For many of their constituents, the minimum wage set by Congress 10 years ago is $7.25 an hour, about $300 a week, about $16,000 a year.
The poverty level, a technical term describing human misery, is today $25,700 a year for a family of four. 20 million Americans live on less than that, about 20 percent of them with a disability of some sort. About 1.3 million of them children.
Yet the Senate today frets, fusses, and refuses to raise the minimum wage to $15 by 2025. Republican members will apparently vote 'no” on a wage that might allow a lot of people a little better life.
For starters, they need to discard their erroneous claim that a raise will force layoffs. Responsible economists have found that a higher minimum wage will cost virtually no, if any, jobs; no business is likely to close.
Sen. Charles Grassley, is more liberal than most of his Republican colleagues. He is for a compromise goal of $10 by 2025. Grassley, like a third of senators, is a millionaire, but a poor one at a net worth of $3.3 million In 2015, a piker among several who are worth between a $100 and $250 million.
In a recent year under our farm programs, he legitimately received about $400,000. Many of the senator's constituents, and others in every state, are not doing so well. It is hard to measure precisely, but there is a minimum of 20 million people in our country living on incomes below the poverty line, a quarter of them with disabilities. A raise to $15 would lift 1.3 million children in that group out of poverty. In addition, that might also help bring some of the 2.5 million kids who are homeless, living on the streets and beneath bridges, under a roof.
The present minimum of $7.25 was set 10 years ago.
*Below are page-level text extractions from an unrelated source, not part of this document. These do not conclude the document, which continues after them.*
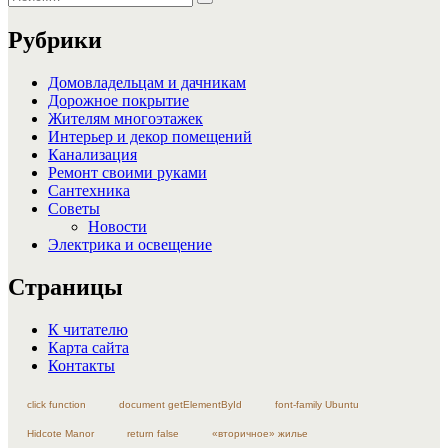
Поиск
Рубрики
Домовладельцам и дачникам
Дорожное покрытие
Жителям многоэтажек
Интерьер и декор помещений
Канализация
Ремонт своими руками
Сантехника
Советы
Новости
Электрика и освещение
Страницы
К читателю
Карта сайта
Контакты
click function
document getElementById
font-family Ubuntu
Hidcote Manor
return false
«вторичное» жилье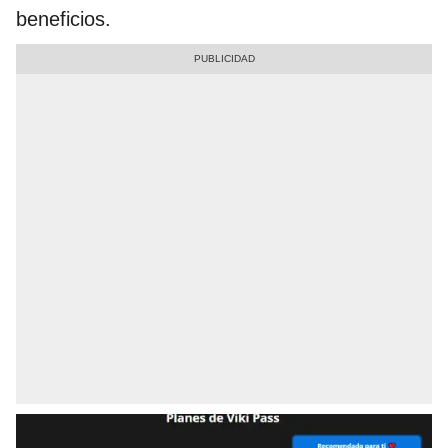
beneficios.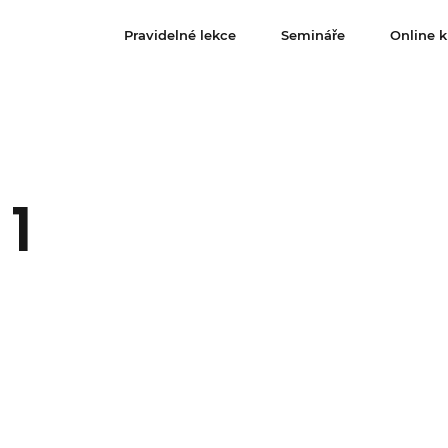
Pravidelné lekce
Semináře
Online k
1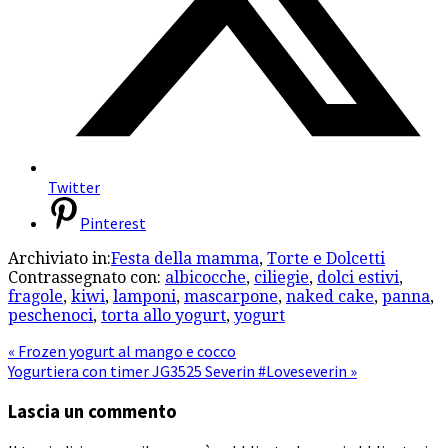
Twitter
Pinterest
Archiviato in:
Festa della mamma
,
Torte e Dolcetti
Contrassegnato con:
albicocche
,
ciliegie
,
dolci estivi
,
fragole
,
kiwi
,
lamponi
,
mascarpone
,
naked cake
,
panna
,
peschenoci
,
torta allo yogurt
,
yogurt
« Frozen yogurt al mango e cocco
Yogurtiera con timer JG3525 Severin #Loveseverin »
Lascia un commento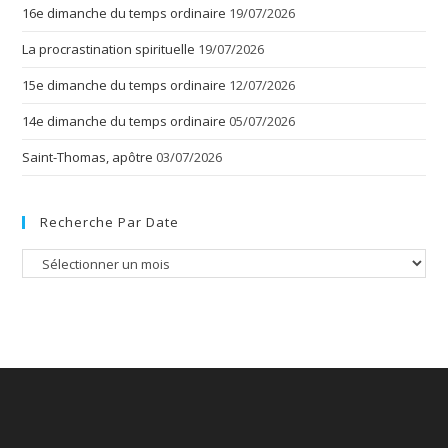
16e dimanche du temps ordinaire
19/07/2026
La procrastination spirituelle
19/07/2026
15e dimanche du temps ordinaire
12/07/2026
14e dimanche du temps ordinaire
05/07/2026
Saint-Thomas, apôtre
03/07/2026
Recherche Par Date
Recherche
par
date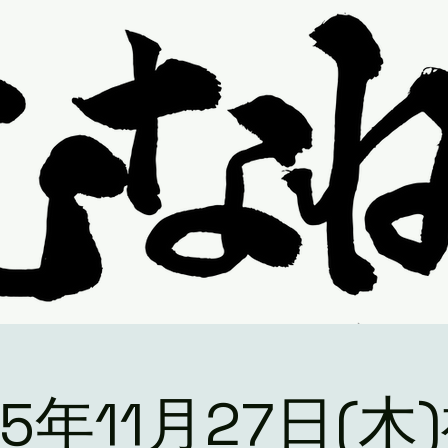
25年11月27日(木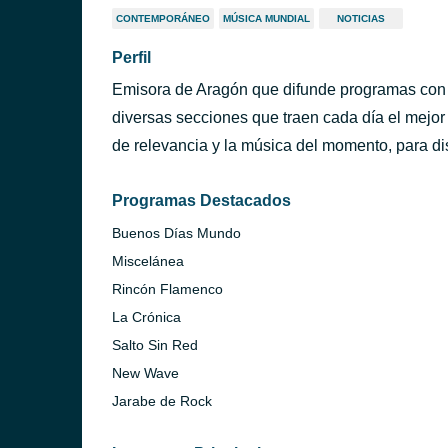
CONTEMPORÁNEO
MÚSICA MUNDIAL
NOTICIAS
Perfil
Emisora de Aragón que difunde programas con in
diversas secciones que traen cada día el mejor 
de relevancia y la música del momento, para dis
Programas Destacados
Buenos Días Mundo
Miscelánea
Rincón Flamenco
La Crónica
Salto Sin Red
New Wave
Jarabe de Rock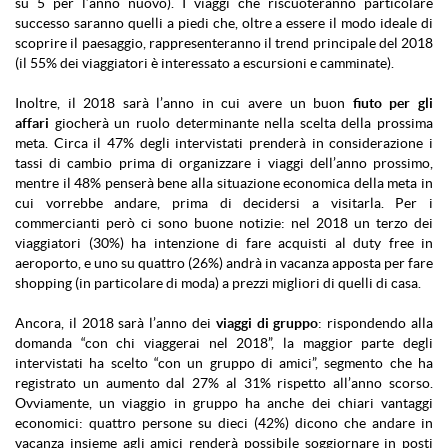
su 5 per l’anno nuovo). I viaggi che riscuoteranno particolare
successo saranno quelli a piedi che, oltre a essere il modo ideale di
scoprire il paesaggio, rappresenteranno il trend principale del 2018
(il 55% dei viaggiatori è interessato a escursioni e camminate).
Inoltre, il 2018 sarà l’anno in cui avere un buon
fiuto per gli
affari
giocherà un ruolo determinante nella scelta della prossima
meta. Circa il 47% degli intervistati prenderà in considerazione i
tassi di cambio prima di organizzare i viaggi dell’anno prossimo,
mentre il 48% penserà bene alla situazione economica della meta in
cui vorrebbe andare, prima di decidersi a visitarla. Per i
commercianti però ci sono buone notizie: nel 2018 un terzo dei
viaggiatori (30%) ha intenzione di fare acquisti al duty free in
aeroporto, e uno su quattro (26%) andrà in vacanza apposta per fare
shopping (in particolare di moda) a prezzi migliori di quelli di casa.
Ancora, il 2018 sarà l’anno dei
viaggi di gruppo
: rispondendo alla
domanda “con chi viaggerai nel 2018”, la maggior parte degli
intervistati ha scelto “con un gruppo di amici”, segmento che ha
registrato un aumento dal 27% al 31% rispetto all’anno scorso.
Ovviamente, un viaggio in gruppo ha anche dei chiari vantaggi
economici: quattro persone su dieci (42%) dicono che andare in
vacanza insieme agli amici renderà possibile soggiornare in posti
In that time, inflation has eaten up almost 20 percent of its buying power. The struggle to live on the minimum wage is not distant, not only in our largest cities, but close to us. An Iowa City non-profit, Houses into Homes, started three years ago to provide used mattresses, and now furniture and appliances, to families and individuals coming out of prison, abusive marriages and homelessness.
One recipient who works at a full-time minimum wage job, described her life:
'Having furniture makes you feel like not an animal. You feel like a human being, being able to go and lay in your bed, sit on your couch, sit at the table and eat your food, even having dishes to eat your food.”
It's hard to believe that she doesn't deserve $15 an hour. I am joined by higher authority in that belief. When the Senate opens with its daily prayer, I hope Grassley, Sen. Joni Ernst and all their colleagues regard the words of Jesus written in Matthew: 'When I was thirsty, you gave me drink. When I was hungry you gave me food.”
'Truly I tell you just as you did not do it to one of the least of these, you did not do it to me.”
Norman Sherman of Coralville has worked extensively in politics, including as Vice President Hubert Humphrey's press secretary, and authored a memoir 'From Nowhere to Somewhere.”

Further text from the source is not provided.